The conformer 3D structures were encoded as a 1D-string of four-residue fragments with a structural alphabet based on representative fragment states (letters) determined from frequently occurring conformations in 798 high-resolution X-ray structures78. The resulting array of 1D strings was used to derive a network of dynamic couplings based on normalized mutual information (\(nMI\)) with GSATools79). The correlation of conformational changes in a pair of protein segments (i, j) was calculated as normalized mutual information (\(nMI\)) between the associated columns in the structural string alignment.

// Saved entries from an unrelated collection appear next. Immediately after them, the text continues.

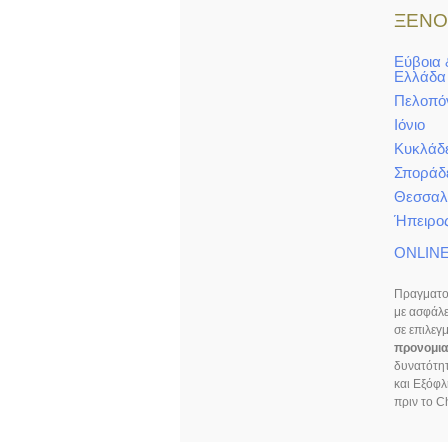
ΞΕΝΟ
Εύβοια 
Ελλάδα
Πελοπό
Ιόνιο
Κυκλάδ
Σποράδ
Θεσσαλ
Ήπειρο
ONLIN
Πραγματο
με ασφάλ
σε επιλεγ
προνομιακ
δυνατότη
και Εξόφ
πριν το C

$$nMI\left( {C_{i} ;C_{j} } \right) = \left( {I\left( {C_{i} ;C_{j} } \right) - \varepsilon \left( {C_{i} ;C_{j} } \right)} \right)/H_{{C_{i} C_{j} }}$$
(5)

where \(C_{i}\) and \(C_{j}\) are the relevant columns in the 1D string alignment, \(I\left( {C_{i} ;C_{j} } \right)\) is the mutual information between them, \(H_{{C_{i} C_{j} }}\) is the joint entropy, and \(\varepsilon \left( {C_{i} ;C_{j} } \right)\) is the expected finite-size error. The 66 top couplings (\(nMI\) > 0.15, fragment separation > 4 residues) were mapped on the 3D structures with a Pymol plugin80. Of these, 7 spanned the Vert-Dim interface, while 21 spanned the Lat-Dim interface.

The contribution of a node to the network scaled with its connectivity, estimated by the eigenvector centrality, E, calculated directly from the correlation matrix:

$$E.\;\left( M \right)_{{corr}} \; = \;E.\;{\uplambda }$$
(6)

where \(\left( M \right)_{corr}\) is the correlation matrix and \({{ \uplambda }}\) is the corresponding eigenvalue.

Table S1 lists the software and algorithms used.

Quantification and statistical analysis

Phylogenetics and evolution

The local support used by FastTree, instead of traditional bootstrap values, is the estimation based on 1000 trials of the best probability of each split as assessed by the minimal evolution criterion81. The GREMLIN analysis of the HHblits AD MSA identified 186 coevolved couplings above the significance threshold (132.9 = (sequence number (16,485)/sequence length (131))64, of which the top 30 (> 0.995 significance) were mapped onto the crystal structure. Pearson’s coefficient was used to assess the similarity between KD and AD tree topologies.

Dynamics

66,536 (164) equilibrium conformations were generated for the monomer and tetramer structures extracted from 3SOA.PDB. The overlap between ensemble subsets was > 99% when subset size was < ¼ of the total ensemble, as reported previously for CaMKII KD structures80. The top network couplings mapped onto the AD crystal structure represented pairs above the 2s significance threshold in the distribution obtained after correction for the finite size error.